Association of College and University Auditors LEDGER, Vol. 41, No. 2, April 1997; pp. 3-7. Copyright © 1997 The Ledger -- All rights reserved

Imagine your organization has just built its data warehouse. The new data warehouse environment enables you to access corporate data in the form you want, when you want it, and where you want it to solve dynamic organizational problems, or make important decisions. You no longer feel frustrated with the inability of the Information Systems (IS) function to respond quickly to your diverse needs for information. The new environment empowers you to have the information processing world by the tail, and you are exceedingly thrilled by it all!

Suddenly, a paranoid thought creeped into your head, and you asked the classic question: What is your organization doing to identify, classify, quantify, and protect its valuable information assets? You posed this question to the data warehouse architects and administrators. They told you that there was nothing to worry about because the in-built security measures of your data warehouse environment could put the DoD systems to shame. Somewhere along the lines, you sensed that they were neither objective and convincing.
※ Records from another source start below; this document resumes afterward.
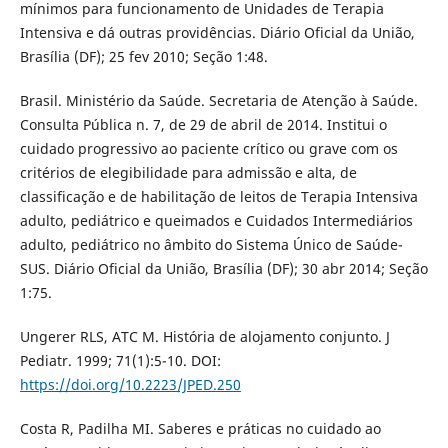
mínimos para funcionamento de Unidades de Terapia
Intensiva e dá outras providências. Diário Oficial da União,
Brasília (DF); 25 fev 2010; Seção 1:48.
Brasil. Ministério da Saúde. Secretaria de Atenção à Saúde.
Consulta Pública n. 7, de 29 de abril de 2014. Institui o
cuidado progressivo ao paciente crítico ou grave com os
critérios de elegibilidade para admissão e alta, de
classificação e de habilitação de leitos de Terapia Intensiva
adulto, pediátrico e queimados e Cuidados Intermediários
adulto, pediátrico no âmbito do Sistema Único de Saúde-
SUS. Diário Oficial da União, Brasília (DF); 30 abr 2014; Seção
1:75.
Ungerer RLS, ATC M. História de alojamento conjunto. J
Pediatr. 1999; 71(1):5-10. DOI:
https://doi.org/10.2223/JPED.250
Costa R, Padilha MI. Saberes e práticas no cuidado ao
So, you put on your hacking hat and went about the process of finding the answer to your question. As a general user, you easily managed to access some powerful user tools that were presumably restricted to unlimited access users. The tools enabled you to issue complex queries which accessed numerous data, consumed enormous resources, and slowed system response time considerably. Your trusted friend, a reformed hacker, was also able to access sensitive corporate data through the Internet without much ado. He was able to disclose your exact salary, birth date, social security number, and the date of your last performance evaluation among other things.

Your findings led you to the classic answer: Your organization, like most, is doing little or nothing to protect its strategic information assets! Your data warehouse administrators could not pinpoint the causes of recent system problems and security breaches until you showed them the shocking results of what you and your friend had done. It was then that they admitted that security was not a priority during the development of data warehouse. Driven by the needs to complete the data warehouse project on time and within budget, and get impatient users off their backs, they did not give security requirements any thought.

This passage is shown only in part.